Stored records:
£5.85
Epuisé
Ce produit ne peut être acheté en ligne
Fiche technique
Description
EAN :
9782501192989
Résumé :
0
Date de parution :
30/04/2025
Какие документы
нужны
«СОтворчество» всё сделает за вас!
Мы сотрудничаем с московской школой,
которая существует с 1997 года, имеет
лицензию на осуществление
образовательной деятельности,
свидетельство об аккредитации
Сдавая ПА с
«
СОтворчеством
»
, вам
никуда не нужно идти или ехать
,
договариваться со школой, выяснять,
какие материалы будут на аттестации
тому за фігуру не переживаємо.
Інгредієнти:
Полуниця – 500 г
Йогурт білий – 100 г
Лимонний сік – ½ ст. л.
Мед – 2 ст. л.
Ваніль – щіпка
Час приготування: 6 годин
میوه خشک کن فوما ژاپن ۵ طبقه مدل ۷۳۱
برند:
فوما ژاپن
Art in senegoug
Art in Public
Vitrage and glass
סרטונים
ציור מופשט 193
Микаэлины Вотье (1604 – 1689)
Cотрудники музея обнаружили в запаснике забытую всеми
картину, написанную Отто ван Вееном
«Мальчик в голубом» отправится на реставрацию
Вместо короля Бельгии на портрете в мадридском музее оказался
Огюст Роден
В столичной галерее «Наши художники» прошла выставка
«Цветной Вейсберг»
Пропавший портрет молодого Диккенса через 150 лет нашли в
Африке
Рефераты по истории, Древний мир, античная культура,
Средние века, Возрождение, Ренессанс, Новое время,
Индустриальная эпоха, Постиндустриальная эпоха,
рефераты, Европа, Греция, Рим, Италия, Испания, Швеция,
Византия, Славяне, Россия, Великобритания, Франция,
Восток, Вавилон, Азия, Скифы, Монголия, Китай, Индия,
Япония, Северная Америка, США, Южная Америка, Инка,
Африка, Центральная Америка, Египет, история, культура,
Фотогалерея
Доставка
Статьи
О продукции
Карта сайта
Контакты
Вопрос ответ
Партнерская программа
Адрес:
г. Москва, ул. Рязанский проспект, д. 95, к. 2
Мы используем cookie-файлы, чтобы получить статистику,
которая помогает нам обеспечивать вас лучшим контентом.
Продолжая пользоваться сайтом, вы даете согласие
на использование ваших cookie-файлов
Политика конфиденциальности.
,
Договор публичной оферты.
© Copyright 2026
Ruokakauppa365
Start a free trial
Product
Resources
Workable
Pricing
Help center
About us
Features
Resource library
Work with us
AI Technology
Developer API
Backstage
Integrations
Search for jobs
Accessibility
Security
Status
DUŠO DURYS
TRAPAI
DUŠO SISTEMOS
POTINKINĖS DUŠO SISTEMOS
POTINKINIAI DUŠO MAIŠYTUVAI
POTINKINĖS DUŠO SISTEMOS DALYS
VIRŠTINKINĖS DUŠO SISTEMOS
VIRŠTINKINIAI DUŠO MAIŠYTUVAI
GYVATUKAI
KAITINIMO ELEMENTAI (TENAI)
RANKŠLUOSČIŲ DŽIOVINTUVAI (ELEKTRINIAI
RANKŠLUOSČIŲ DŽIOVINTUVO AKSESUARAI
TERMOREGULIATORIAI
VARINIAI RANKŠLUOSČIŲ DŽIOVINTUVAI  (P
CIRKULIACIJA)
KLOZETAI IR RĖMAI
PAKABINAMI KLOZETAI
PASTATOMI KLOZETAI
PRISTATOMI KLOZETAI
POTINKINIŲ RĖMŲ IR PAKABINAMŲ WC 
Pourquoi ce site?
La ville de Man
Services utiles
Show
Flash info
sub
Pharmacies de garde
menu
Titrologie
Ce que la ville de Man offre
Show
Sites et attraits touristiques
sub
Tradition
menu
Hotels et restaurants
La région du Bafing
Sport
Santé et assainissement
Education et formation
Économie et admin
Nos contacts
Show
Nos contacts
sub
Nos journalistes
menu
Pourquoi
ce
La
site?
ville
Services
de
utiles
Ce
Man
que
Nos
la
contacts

• _Work to be completed_
Transcribe all entries exactly as they appear above.

• _Response_
£5.85
Epuisé
Ce produit ne peut être acheté en ligne
Fiche technique
Description
EAN :
9782501192989
Résumé :
0
Date de parution :
30/04/2025
Какие документы
нужны
«СОтворчество» всё сделает за вас!
Мы сотрудничаем с московской школой,
которая существует с 1997 года, имеет
лицензию на осуществление
образовательной деятельности,
свидетельство об аккредитации
Сдавая ПА с
«
СОтворчеством
»
, вам
никуда не нужно идти или ехать
,
договариваться со школой, выяснять,
какие материалы будут на аттестации
тому за фігуру не переживаємо.
Інгредієнти:
Полуниця – 500 г
Йогурт білий – 100 г
Лимонний сік – ½ ст. л.
Мед – 2 ст. л.
Ваніль – щіпка
Час приготування: 6 годин
میوه خشک کن فوما ژاپن ۵ طبقه مدل ۷۳۱
برند:
فوما ژاپن
Art in senegoug
Art in Public
Vitrage and glass
סרטונים
ציור מופשט 193
Микаэлины Вотье (1604 – 1689)
Cотрудники музея обнаружили в запаснике забытую всеми
картину, написанную Отто ван Вееном
«Мальчик в голубом» отправится на реставрацию
Вместо короля Бельгии на портрете в мадридском музее оказался
Огюст Роден
В столичной галерее «Наши художники» прошла выставка
«Цветной Вейсберг»
Пропавший портрет молодого Диккенса через 150 лет нашли в
Африке
Рефераты по истории, Древний мир, античная культура,
Средние века, Возрождение, Ренессанс, Новое время,
Индустриальная эпоха, Постиндустриальная эпоха,
рефераты, Европа, Греция, Рим, Италия, Испания, Швеция,
Византия, Славяне, Россия, Великобритания, Франция,
Восток, Вавилон, Азия, Скифы, Монголия, Китай, Индия,
Япония, Северная Америка, США, Южная Америка, Инка,
Африка, Центральная Америка, Египет, история, культура,
Фотогалерея
Доставка
Статьи
О продукции
Карта сайта
Контакты
Вопрос ответ
Партнерская программа
Адрес:
г. Москва, ул. Рязанский проспект, д. 95, к. 2
Мы используем cookie-файлы, чтобы получить статистику,
которая помогает нам обеспечивать вас лучшим контентом.
Продолжая пользоваться сайтом, вы даете согласие
на использование ваших cookie-файлов
Политика конфиденциальности.
,
Договор публичной оферты.
© Copyright 2026
Ruokakauppa365
Start a free trial
Product
Resources
Workable
Pricing
Help center
About us
Features
Resource library
Work with us
AI Technology
Developer API
Backstage
Integrations
Search for jobs
Accessibility
Security
Status
DUŠO DURYS
TRAPAI
DUŠO SISTEMOS
POTINKINĖS DUŠO SISTEMOS
POTINKINIAI DUŠO MAIŠYTUVAI
POTINKINĖS DUŠO SISTEMOS DALYS
VIRŠTINKINĖS DUŠO SISTEMOS
VIRŠTINKINIAI DUŠO MAIŠYTUVAI
GYVATUKAI
KAITINIMO ELEMENTAI (TENAI)
RANKŠLUOSČIŲ DŽIOVINTUVAI (ELEKTRINIAI
RANKŠLUOSČIŲ DŽIOVINTUVO AKSESUARAI
TERMOREGULIATORIAI
VARINIAI RANKŠLUOSČIŲ DŽIOVINTUVAI  (P
CIRKULIACIJA)
KLOZETAI IR RĖMAI
PAKABINAMI KLOZETAI
PASTATOMI KLOZETAI
PRISTATOMI KLOZETAI
POTINKINIŲ RĖMŲ IR PAKABINAMŲ WC 
Pourquoi ce site?
La ville de Man
Services utiles
Show
Flash info
sub
Pharmacies de garde
menu
Titrologie
Ce que la ville de Man offre
Show
Sites et attraits touristiques
sub
Tradition
menu
Hotels et restaurants
La région du Bafing
Sport
Santé et assainissement
Education et formation
Économie et admin
Nos contacts
Show
Nos contacts
sub
Nos journalistes
menu
Pourquoi
ce
La
site?
ville
Services
de
utiles
Ce
Man
que
Nos
la
contacts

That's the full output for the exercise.